- Raw data -
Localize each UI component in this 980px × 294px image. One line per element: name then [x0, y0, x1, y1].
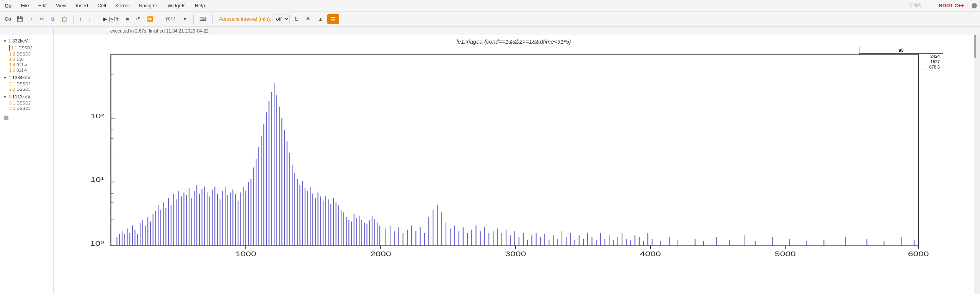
sub-num-1-3: 1.3 — [9, 57, 15, 62]
run-label: 运行 — [109, 16, 119, 23]
sub-label-1-3: 110 — [16, 57, 23, 62]
column-sort-btn[interactable]: ⇅ — [291, 15, 301, 24]
sub-num-1-4: 1.4 — [9, 62, 15, 67]
arrow-down-icon-2: ▼ — [3, 76, 7, 80]
menu-view[interactable]: View — [54, 2, 68, 9]
menubar: Co File Edit View Insert Cell Kernel Nav… — [0, 0, 980, 11]
toolbar-co-label: Co — [3, 16, 13, 22]
sidebar-item-dssd3-2[interactable]: 2.2 DSSD3 — [0, 87, 53, 92]
menu-cell[interactable]: Cell — [96, 2, 108, 9]
menu-navigate[interactable]: Navigate — [137, 2, 160, 9]
root-circle-icon — [972, 3, 977, 8]
scissors-btn[interactable]: ✂ — [37, 15, 47, 23]
sub-label-2-1: DSSD2 — [16, 82, 31, 86]
sidebar-item-dssd2-3[interactable]: 3.1 DSSD2 — [0, 100, 53, 106]
scrollbar-thumb[interactable] — [974, 35, 976, 58]
exec-info: executed in 2.67s, finished 11:34:21 202… — [107, 27, 212, 35]
stats-box-title: a5 — [859, 47, 943, 54]
sidebar-item-dssd3-3[interactable]: 3.2 DSSD3 — [0, 106, 53, 111]
group1-label: 332keV — [12, 38, 28, 44]
autosave-label: Autosave interval (min): — [219, 16, 271, 22]
sidebar-item-dssd2-2[interactable]: 2.1 DSSD2 — [0, 81, 53, 87]
add-btn[interactable]: + — [27, 15, 36, 23]
svg-text:10⁰: 10⁰ — [90, 240, 104, 247]
group2-label: 1384keV — [12, 75, 30, 80]
chart-svg: 10⁰ 10¹ 10² 1000 2000 3000 — [77, 54, 936, 275]
menu-insert[interactable]: Insert — [74, 2, 90, 9]
svg-text:5000: 5000 — [775, 250, 796, 257]
sep3 — [159, 15, 159, 24]
active-bar — [9, 45, 10, 51]
sidebar-item-dssd3-1[interactable]: 1.2 DSSD3 — [0, 51, 53, 57]
restart-btn[interactable]: ↺ — [133, 15, 143, 23]
sub-label-2-2: DSSD3 — [16, 87, 31, 91]
paste-btn[interactable]: 📋 — [59, 15, 70, 23]
menu-widgets[interactable]: Widgets — [166, 2, 187, 9]
group1-num: 1 — [8, 39, 11, 43]
menu-help[interactable]: Help — [193, 2, 207, 9]
sidebar-group-1384kev[interactable]: ▼ 2 1384keV — [0, 74, 53, 81]
copy-btn[interactable]: ⧉ — [48, 15, 57, 24]
svg-text:6000: 6000 — [908, 250, 929, 257]
chart-container: le1:xiagea {cond==1&&bz==1&&dtime<91*5} … — [54, 35, 974, 294]
sidebar: ▼ 1 332keV 1.1 DSSD2 1.2 DSSD3 1.3 110 1… — [0, 35, 54, 294]
menu-toggle-btn[interactable]: ☰ — [327, 14, 339, 24]
main-layout: ▼ 1 332keV 1.1 DSSD2 1.2 DSSD3 1.3 110 1… — [0, 35, 980, 294]
sep1 — [73, 15, 74, 24]
sub-num-2-1: 2.1 — [9, 82, 15, 86]
sub-num-1-1: 1.1 — [11, 46, 17, 50]
sidebar-item-011-right[interactable]: 1.4 011-> — [0, 62, 53, 67]
sidebar-indicator — [4, 116, 8, 120]
group3-num: 3 — [8, 95, 11, 99]
svg-rect-0 — [111, 54, 918, 246]
sidebar-group-1: ▼ 1 332keV 1.1 DSSD2 1.2 DSSD3 1.3 110 1… — [0, 37, 53, 74]
sidebar-group-1113kev[interactable]: ▼ 3 1113keV — [0, 93, 53, 100]
menu-file[interactable]: File — [20, 2, 31, 9]
move-up-btn[interactable]: ↑ — [77, 15, 85, 23]
sidebar-group-332kev[interactable]: ▼ 1 332keV — [0, 38, 53, 44]
code-label-btn[interactable]: 代码 — [162, 15, 178, 24]
sub-label-1-4: 011-> — [16, 62, 27, 67]
trusted-label: 可信的 — [909, 3, 921, 8]
svg-text:3000: 3000 — [505, 250, 526, 257]
sep2 — [97, 15, 97, 24]
right-panel — [974, 35, 980, 294]
sub-num-1-5: 1.5 — [9, 68, 15, 72]
svg-text:10¹: 10¹ — [90, 176, 104, 183]
sub-label-1-2: DSSD3 — [16, 52, 31, 56]
sidebar-item-dssd2-1[interactable]: 1.1 DSSD2 — [0, 44, 53, 51]
autosave-select[interactable]: off — [273, 15, 290, 23]
save-btn[interactable]: 💾 — [14, 15, 26, 23]
group3-label: 1113keV — [12, 94, 30, 100]
keyboard-shortcut-btn[interactable]: ⌨ — [197, 15, 209, 23]
arrow-down-icon: ▼ — [3, 39, 7, 43]
svg-text:10²: 10² — [90, 113, 104, 119]
fast-forward-btn[interactable]: ⏩ — [144, 15, 156, 23]
sub-num-3-2: 3.2 — [9, 106, 15, 111]
sidebar-bottom — [0, 112, 53, 124]
exec-info-row: executed in 2.67s, finished 11:34:21 202… — [0, 27, 980, 35]
stop-btn[interactable]: ■ — [123, 15, 132, 23]
run-icon: ▶ — [103, 16, 107, 22]
group2-num: 2 — [8, 75, 11, 80]
sub-num-2-2: 2.2 — [9, 87, 15, 91]
menu-kernel[interactable]: Kernel — [114, 2, 131, 9]
up-btn[interactable]: ▲ — [315, 15, 326, 24]
menu-edit[interactable]: Edit — [37, 2, 48, 9]
sub-label-1-5: 011<- — [16, 68, 27, 72]
divider — [930, 2, 930, 10]
move-down-btn[interactable]: ↓ — [86, 15, 94, 23]
root-logo: ROOT C++ — [939, 3, 964, 8]
run-btn[interactable]: ▶ 运行 — [100, 15, 122, 24]
toolbar: Co 💾 + ✂ ⧉ 📋 ↑ ↓ ▶ 运行 ■ ↺ ⏩ 代码 ▼ ⌨ Autos… — [0, 11, 980, 27]
code-dropdown-btn[interactable]: ▼ — [180, 15, 190, 23]
sub-num-1-2: 1.2 — [9, 52, 15, 56]
svg-text:2000: 2000 — [370, 250, 391, 257]
sidebar-group-3: ▼ 3 1113keV 3.1 DSSD2 3.2 DSSD3 — [0, 93, 53, 112]
sep5 — [212, 15, 213, 24]
eye-btn[interactable]: 👁 — [303, 15, 314, 24]
sidebar-item-110[interactable]: 1.3 110 — [0, 57, 53, 62]
sep4 — [193, 15, 194, 24]
sub-label-1-1: DSSD2 — [18, 46, 33, 50]
sidebar-item-011-left[interactable]: 1.5 011<- — [0, 67, 53, 73]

- Your task -
Please show, exactly as written, every line above that contains the word "arrow".

- Expected output -
arrow-down-icon-2: ▼ — [3, 76, 7, 80]
arrow-down-icon: ▼ — [3, 39, 7, 43]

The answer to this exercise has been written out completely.